* Prompt
Your job is to copy every line in the material containing the word "dưới".

↓↓↓

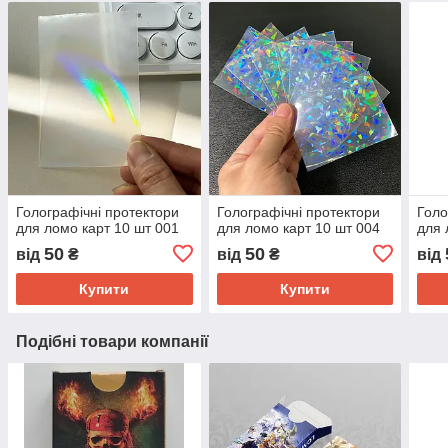
Голографічні протектори
Голографічні протектори
Голо
для ломо карт 10 шт 001
для ломо карт 10 шт 004
для 
50
50
від
₴
від
₴
від
Купити
Купити
Подібні товари компанії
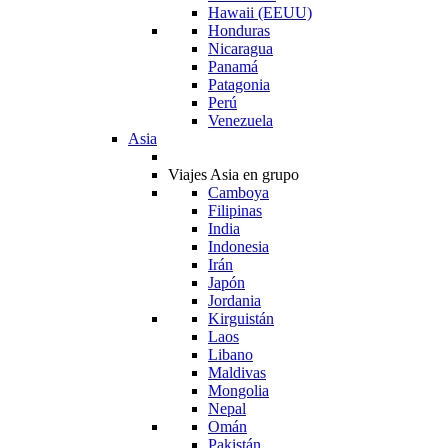
Hawaii (EEUU)
Honduras
Nicaragua
Panamá
Patagonia
Perú
Venezuela
Asia
Viajes Asia en grupo
Camboya
Filipinas
India
Indonesia
Irán
Japón
Jordania
Kirguistán
Laos
Libano
Maldivas
Mongolia
Nepal
Omán
Pakistán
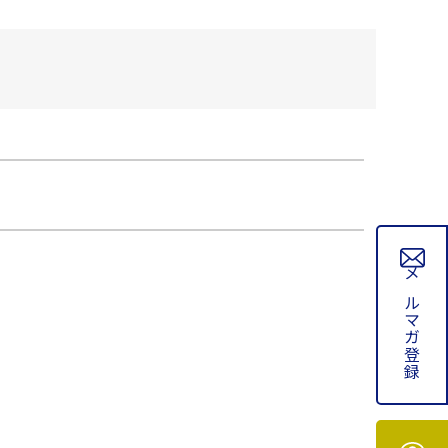
メルマガ登録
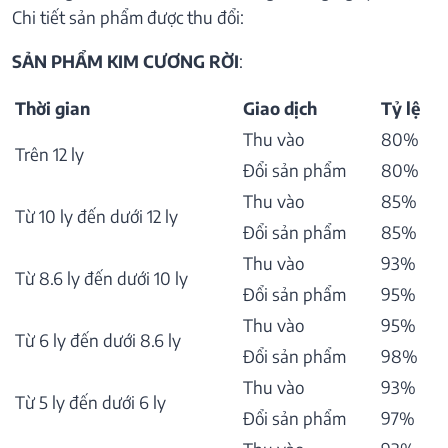
Chi tiết sản phẩm được thu đổi:
SẢN PHẨM KIM CƯƠNG RỜI
:
Thời gian
Giao dịch
Tỷ lệ
Thu vào
80%
Trên 12 ly
Đổi sản phẩm
80%
Thu vào
85%
Từ 10 ly đến dưới 12 ly
Đổi sản phẩm
85%
Thu vào
93%
Từ 8.6 ly đến dưới 10 ly
Đổi sản phẩm
95%
Thu vào
95%
Từ 6 ly đến dưới 8.6 ly
Đổi sản phẩm
98%
Thu vào
93%
Từ 5 ly đến dưới 6 ly
Đổi sản phẩm
97%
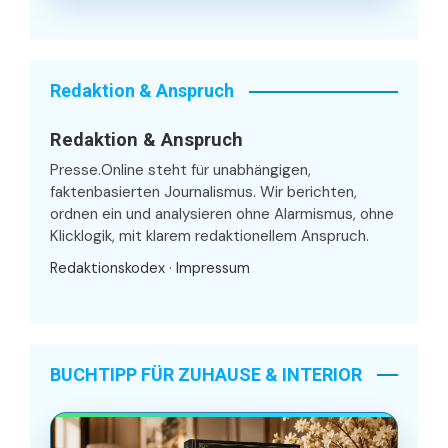
Redaktion & Anspruch
Redaktion & Anspruch
Presse.Online steht für unabhängigen,
faktenbasierten Journalismus. Wir berichten,
ordnen ein und analysieren ohne Alarmismus, ohne
Klicklogik, mit klarem redaktionellem Anspruch.
Redaktionskodex
·
Impressum
BUCHTIPP FÜR ZUHAUSE & INTERIOR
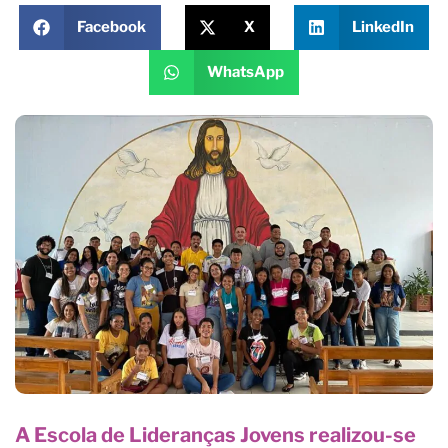
Facebook
X
LinkedIn
WhatsApp
A Escola de Lideranças Jovens realizou-se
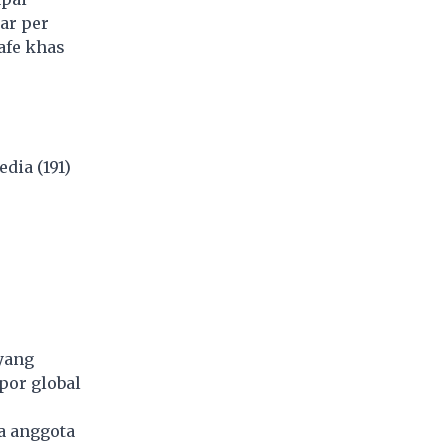
ar per
afe khas
dia (191)
yang
por
global
a anggota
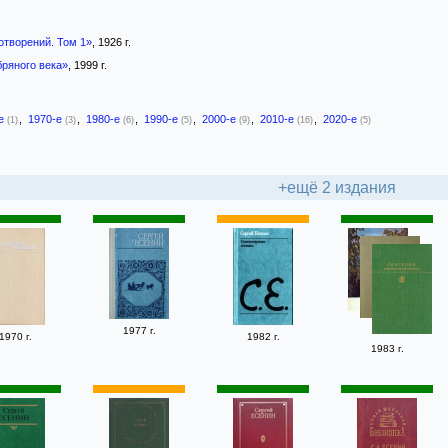
отворений. Том 1»
, 1926 г.
ряного века»
, 1999 г.
-е
,
1970-е
,
1980-е
,
1990-е
,
2000-е
,
2010-е
,
2020-е
(1)
(3)
(6)
(5)
(9)
(16)
(5)
+ещё 2 издания
1977 г.
1970 г.
1982 г.
1983 г.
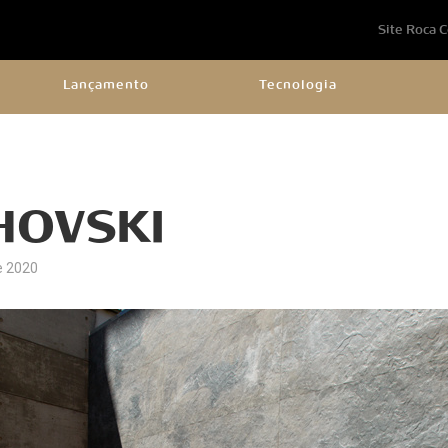
Site Roca 
Lançamento
Tecnologia
HOVSKI
e 2020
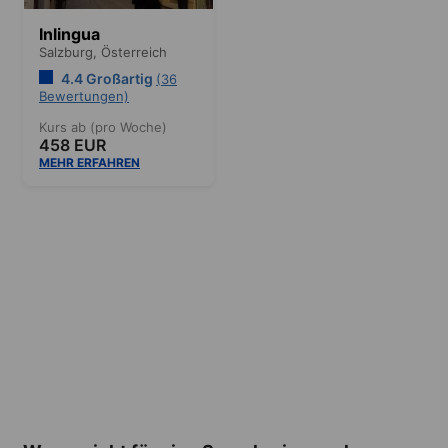
Inlingua
Salzburg,
Österreich
4.4 Großartig
(36
Bewertungen)
Kurs ab (pro Woche)
458 EUR
MEHR ERFAHREN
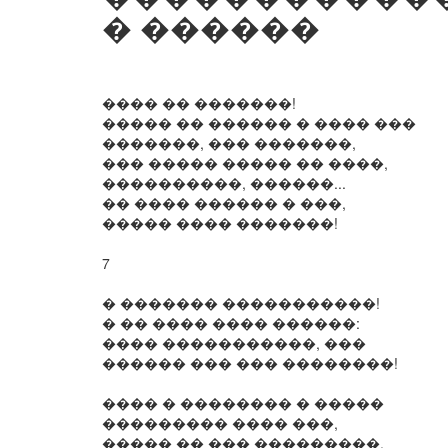
� ������
���� �� �������!
����� �� ������ � ���� ���
�������, ��� �������,
��� ����� ����� �� ����,
����������, ������...
�� ���� ������ � ���,
����� ���� �������!
7
� ������� �����������!
� �� ���� ���� ������:
���� �����������, ���
������ ��� ��� ��������!
���� � �������� � �����
��������� ���� ���,
����� �� ��� ���������,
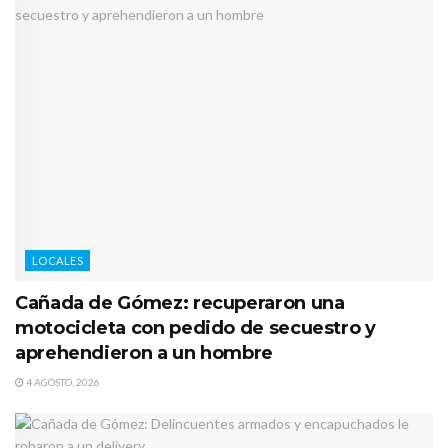
LOCALES
Cañada de Gómez: recuperaron una
motocicleta con pedido de secuestro y
aprehendieron a un hombre
4 AGOSTO, 2026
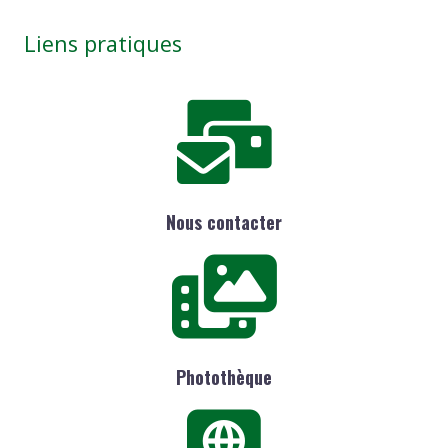
Liens pratiques
Nous contacter
Photothèque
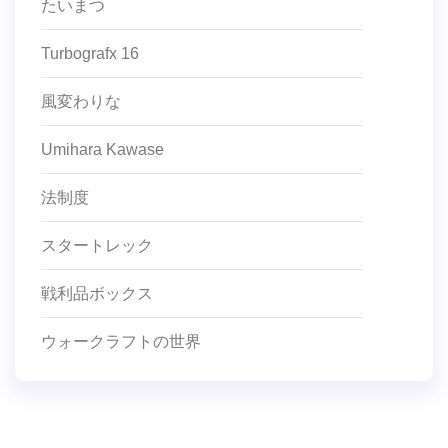
たいまつ
Turbografx 16
風変わりな
Umihara Kawase
法制度
スタートレック
戦利品ボックス
ウォークラフトの世界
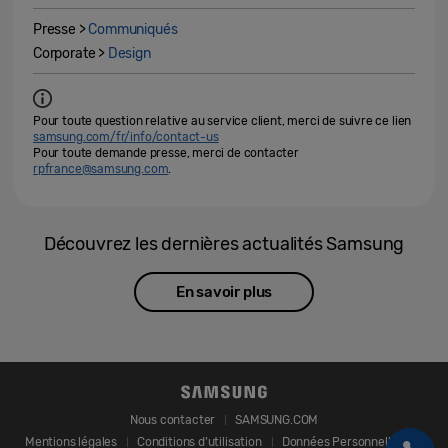
Presse >
Communiqués
Corporate >
Design
Pour toute question relative au service client, merci de suivre ce lien
samsung.com/fr/info/contact-us
Pour toute demande presse, merci de contacter
rpfrance@samsung.com
.
Découvrez les dernières actualités Samsung
En savoir plus
Nous contacter
SAMSUNG.COM
Mentions légales
Conditions d’utilisation
Données Personnelles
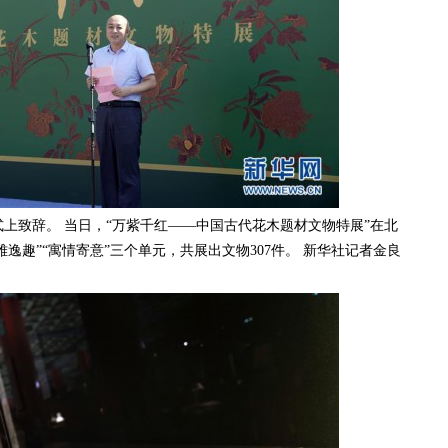
致辞。 当日，“万紫千红——中国古代花木题材文物特展”在北
逸趣”“寓情寄意”三个单元，共展出文物307件。 新华社记者金良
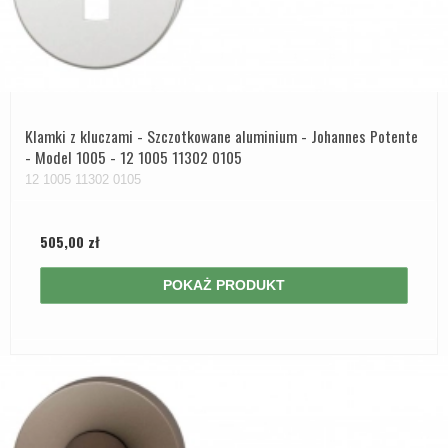
Klamki z kluczami - Szczotkowane aluminium - Johannes Potente
- Model 1005 - 12 1005 11302 0105
12 1005 11302 0105
505,00 zł
POKAŻ PRODUKT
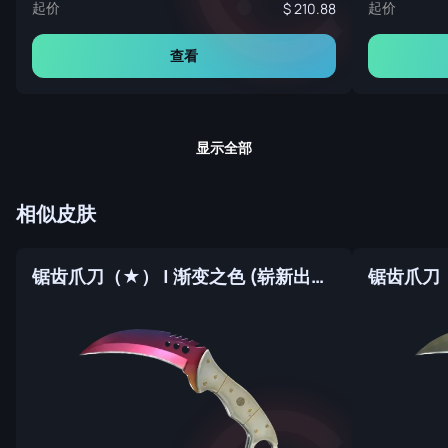
起价
起价
210.88
查看
显示全部
相似皮肤
锯齿爪刀（★） | 渐变之色 (崭新出厂)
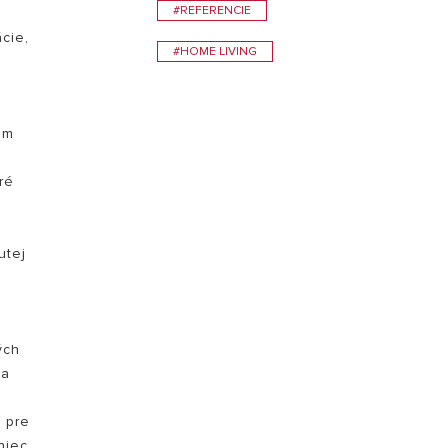
#REFERENCIE
cie,
NÁVŠTEVA
#HOME LIVING
ám
ré
utej
ých
na
u pre
niec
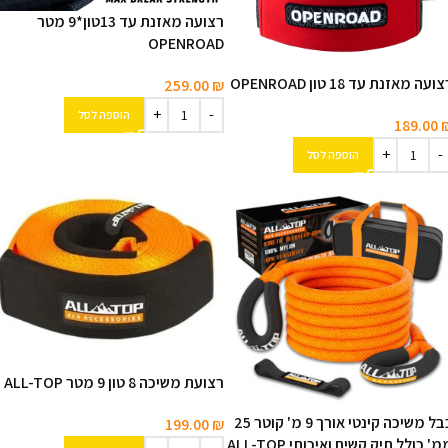
רצועה מאזנת עד 13טון*9 מטר
OPENROAD
ועה מאזנת עד 18 טון OPENROAD
259.00
₪
הוספה לסל
189.00
הוספה לסל
רצועת משיכה 8 טון 9 מטר ALL-TOP
כבל משיכה קינטי אורך 9 מ' קוטר 25
199.00
₪
מ' כולל תיק קשיח ואיכותי ALL-TOP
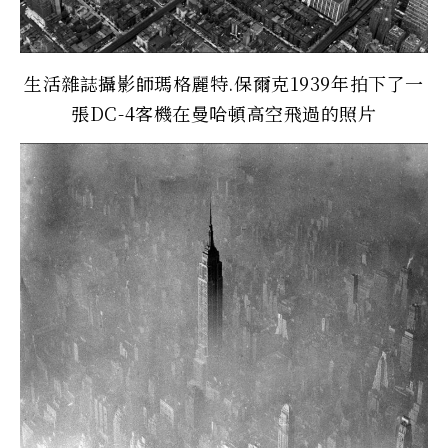
生活雜誌攝影師瑪格麗特.保爾克1939年拍下了一
張DC-4客機在曼哈頓高空飛過的照片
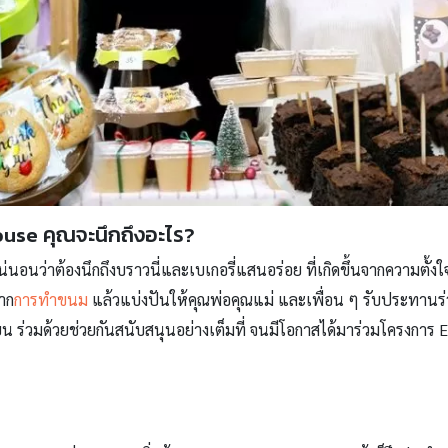
ouse คุณจะนึกถึงอะไร?
น่นอนว่าต้องนึกถึงบราวนี่และเบเกอรี่แสนอร่อย ที่เกิดขึ้นจากความตั
จาก
การทำขนม
แล้วแบ่งปันให้คุณพ่อคุณแม่ และเพื่อน ๆ รับประทานร่วม
ยน ร่วมด้วยช่วยกันสนับสนุนอย่างเต็มที่ จนมีโอกาสได้มาร่วมโครงการ
E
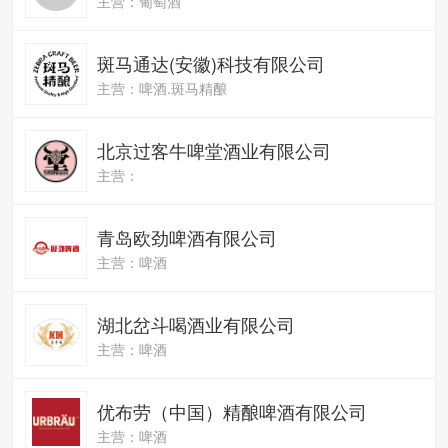
主营：葡萄酒
斑马通达(安徽)科技有限公司
主营：啤酒.斑马精酿
北京过客牛啤堂酒业有限公司
主营：
青岛欧劲啤酒有限公司
主营：啤酒
湖北岔斗喝酒业有限公司
主营：啤酒
优布劳（中国）精酿啤酒有限公司
主营：啤酒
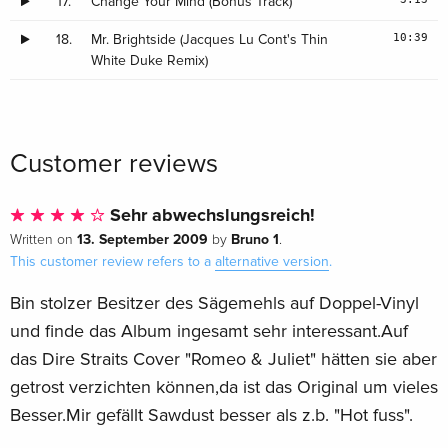
17.
Change Your Mind (Bonus Track)
10:39
18.
Mr. Brightside (Jacques Lu Cont's Thin
White Duke Remix)
Customer reviews
Sehr abwechslungsreich!
13. September 2009
Bruno 1
Written on
by
.
This customer review refers to a
alternative version
.
Bin stolzer Besitzer des Sägemehls auf Doppel-Vinyl
und finde das Album ingesamt sehr interessant.Auf
das Dire Straits Cover "Romeo & Juliet" hätten sie aber
getrost verzichten können,da ist das Original um vieles
Besser.Mir gefällt Sawdust besser als z.b. "Hot fuss".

↑↑↑

* Solution to the exercise
Từ 10 ly đến dưới 12 ly
Từ 8.6 ly đến dưới 10 ly
Từ 6 ly đến dưới 8.6 ly
Từ 5 ly đến dưới 6 ly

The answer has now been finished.